As shocking as this story was to me when I first heard it, I immediately understand why it happened. Faced with death around every corner—again perpetrated by drug cartels that use violence to instill fear and seize control—children and teenagers often drop out of school to start a life of crime, which I’m sure many see as their only chance for survival. They sell drugs, perform low-level tasks and, in the case of kids like El Ponchis, murder people. And I’m sure they’re paid next-to-nothing for their efforts.

For the time being, though, their families are safe. Or they seem safe, which is closer to the truth.

I still can’t understand what might motivate a 14-year-old to behead people. It’s possible he was simply following orders and would have been beheaded himself if he didn’t do it. Or maybe all the killing finally desensitized him enough to make such an act bearable. It’s even possible that he came to enjoy it. You just never know. It is upsetting to think about no matter how you slice it.

REUTERS/Tomas Bravo

Another tragedy south of the border (courtesy of Reuters/Tomas Bravo)

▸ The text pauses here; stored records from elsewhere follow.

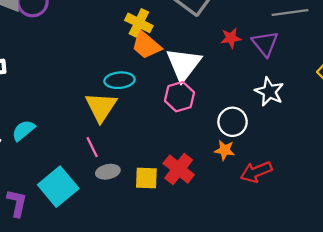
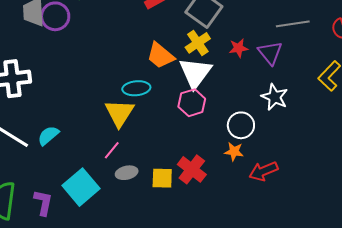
yellow cross: (139, 23) -> (198, 43), moved, turned 30
pink line: (92, 147) -> (112, 150), turned 66

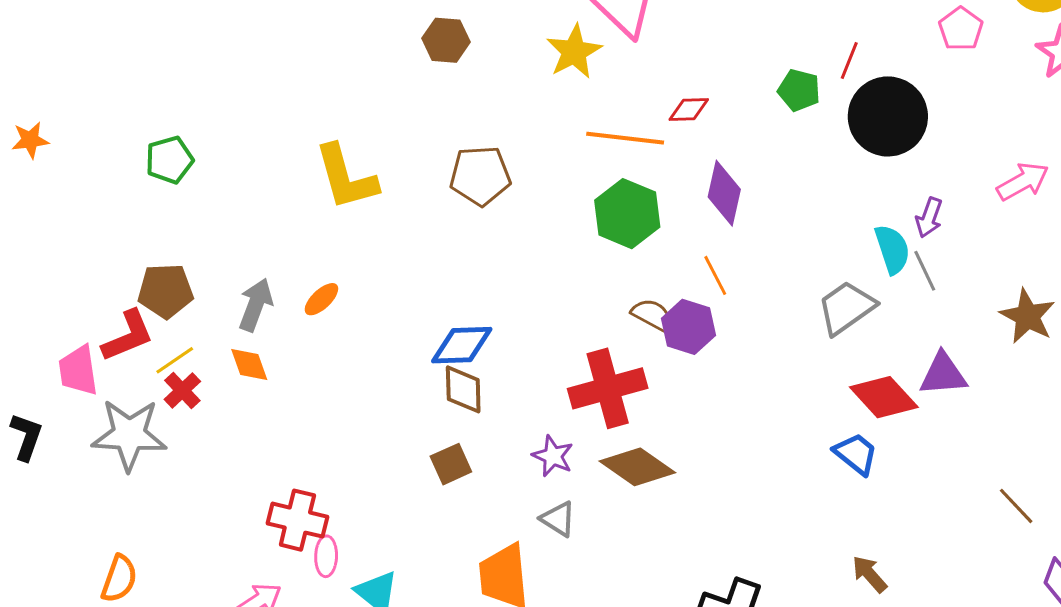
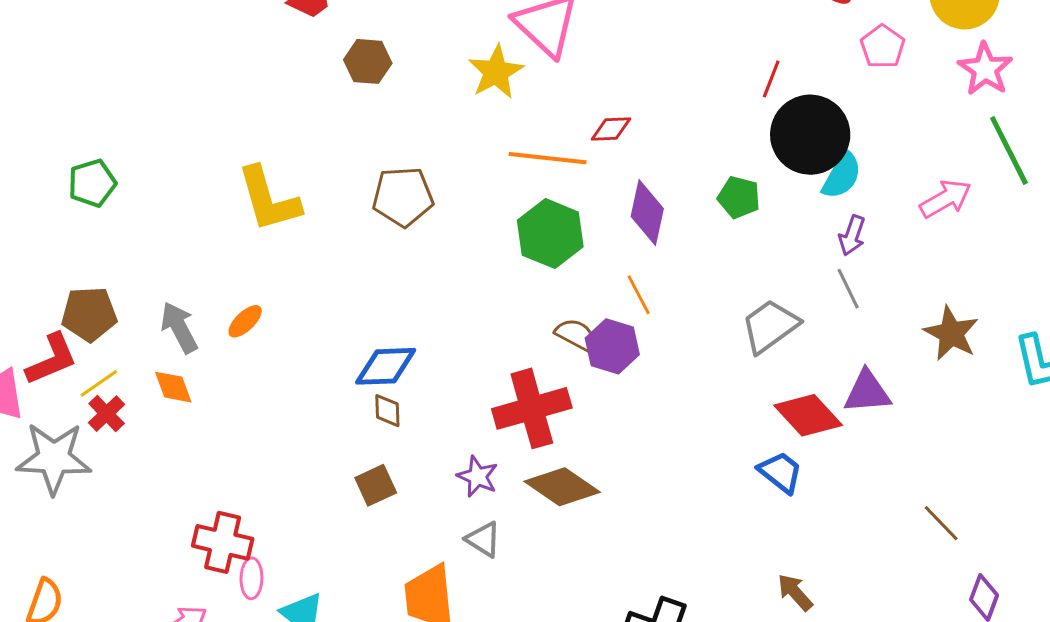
green pentagon: (799, 90) -> (739, 197), moved
cyan semicircle: (892, 249) -> (842, 175), moved, turned 48
gray arrow: (256, 305) -> (179, 327), turned -48
brown diamond: (463, 389) -> (387, 411), size x0.7

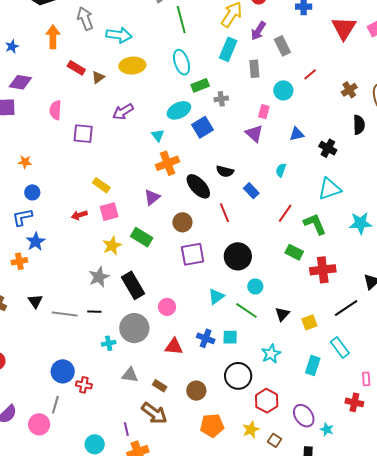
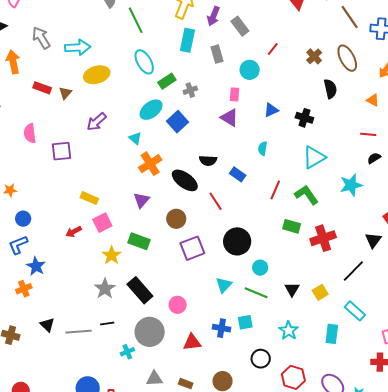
black circle: (238, 376) -> (261, 359), size x0.7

The latest “El Ponchis” is 13-year-old Jose Armando Moreno Leos, a young assassin for a Mexican drug cartel who was arrested three weeks ago and confessed to murdering more than ten people. His specialty: high-caliber weapons.

Following his arrest in February, Leos was released since Mexican law prohibits the incarceration of anyone under the age of 14—too bad El Ponchis wasn’t a little younger, huh? On February 20th, he missed a court date and this past Thursday, we learned why.

Leos and the bodies of five other people—four women and one man—were discovered by the side of a Mexican highway. They had all been shot “execution style” with—ironically enough—high-caliber weapons.

Is it possible that Leos was the shooter, but then had his bosses turn on him? I certainly wouldn’t put it past them.

To me, what makes stories like these so tragic is the obvious: these were kids. They should have been playing, studying at school, attending birthday parties or dances, hanging out with friends or otherwise enjoying their youth. Instead, they’re peddling drugs, running numbers, killing people and hacking off body parts.

There’s something seriously wrong with this picture.